Straw's remark doesn't necessarily mean Britain truly believes we're going after Syria and Iran; it might just mean that he realizes the rest of the world thinks so, and he wants to reassure them of Britain's own intentions. But it does mean that either he has no faith that Britain could get the United States to make a similar such promise, or he believes that, even if it could, no one else would take America's word for it. What Jack Straw is doing, one way or another, is telling the rest of the world, We're not like them. He's saying, after Iraq, America's on its own.
So, to sum up: The world thinks we're on the war path, and even our only real ally apparently thinks it's no longer worth trying to reason with us (and is saying as much).
This isn't pretty.
April 2, 2003 3:36 PM
That's pretty much my perception in the UK, and we're the closest country in the world to being "with" you by a long shot. It appears (to many) that you have a rogue administration, bent on destabilising the entire world order for unknown purposes. I fervently hope this is not the case, but all bets are off for now.
Posted by dan on April 3, 2003 11:31 AM
To elaborate further on this theme, it's basically a trust issue. The actions of the US (and Britain) could be seen to be actions of high moral integrity, based on knowledge which cannot be shared publically. But to believe that would be to put your trust in politicians. Further, it would be to put one's trust in politicians whom one knows have an abusive relationship with the truth.
Not pretty, indeed.
Posted by dan on April 3, 2003 11:41 AM
There is at least one too few "one"s in my previous comment. Just adjusting ...
Posted by dan on April 3, 2003 11:46 AM
Further, it would be to put one's trust in politicians whom one knows have an abusive relationship with the truth.
This is indeed a problem. What was it Bush said? "Fool me once ... shame on ... shame on you ... fool me ... can't get fooled again"?
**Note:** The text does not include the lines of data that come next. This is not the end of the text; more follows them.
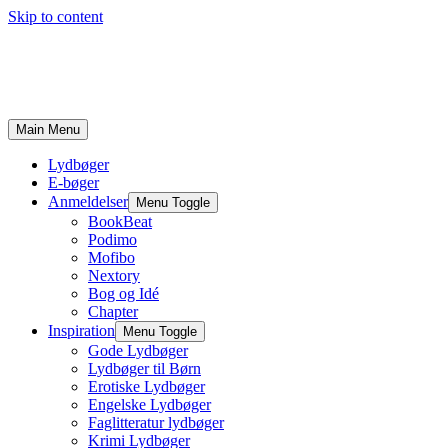
Skip to content
Main Menu
Lydbøger
E-bøger
Anmeldelser
Menu Toggle
BookBeat
Podimo
Mofibo
Nextory
Bog og Idé
Chapter
Inspiration
Menu Toggle
Gode Lydbøger
Lydbøger til Børn
Erotiske Lydbøger
Engelske Lydbøger
Faglitteratur lydbøger
Krimi Lydbøger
Posted by M on April 3, 2003 12:38 PM
Truth aint established by polling numbers, quotes, majorities, or Mr Anti-Cannabis Straw (hey, anyone buy hash from his son lately?).
I can easily imagine a world in which Europa, NAmerica and Russia witness ever increasing domestic terrorism, of ever increasing magnitude and severity, and ever deminishing wealth and influence, with the likes of the Hause of Saud, The Mubarak Crew-o-Thugs, and the Baathist fascists of Syria and Iraq running the MidEast.
The average American and Britain (and German and French) think the current status of stability (no matter how many cracks newly present) is sustainable given currents methods of operation. This is like the executives of IBM circa 1990 trying to get their heads around the idea of the web. Good luck.
That world is gone and over forever, no matter how much the consumerist hordes lament its loss.
I sat in Finsbury Park last weekend and watched white-middle-class uni-studying consumerists march hand-in-hand with Baathist sympathisers, all the while oblivious to the real aims of their pan-Arab nationalist "allies".
The average Arab nationalist watches all of our demo's and thinks "What a bunch of schmucks, wait till we get ahold of their throats."
Our prosperity, and the notions upon which our market-civilizations are based demand that we deal, head on if need be, with evil in our house.
And the MidEast is definitely our collective, shared House. And clean it shall be, no matter the sin of the majority. Let 'em march, obliviously.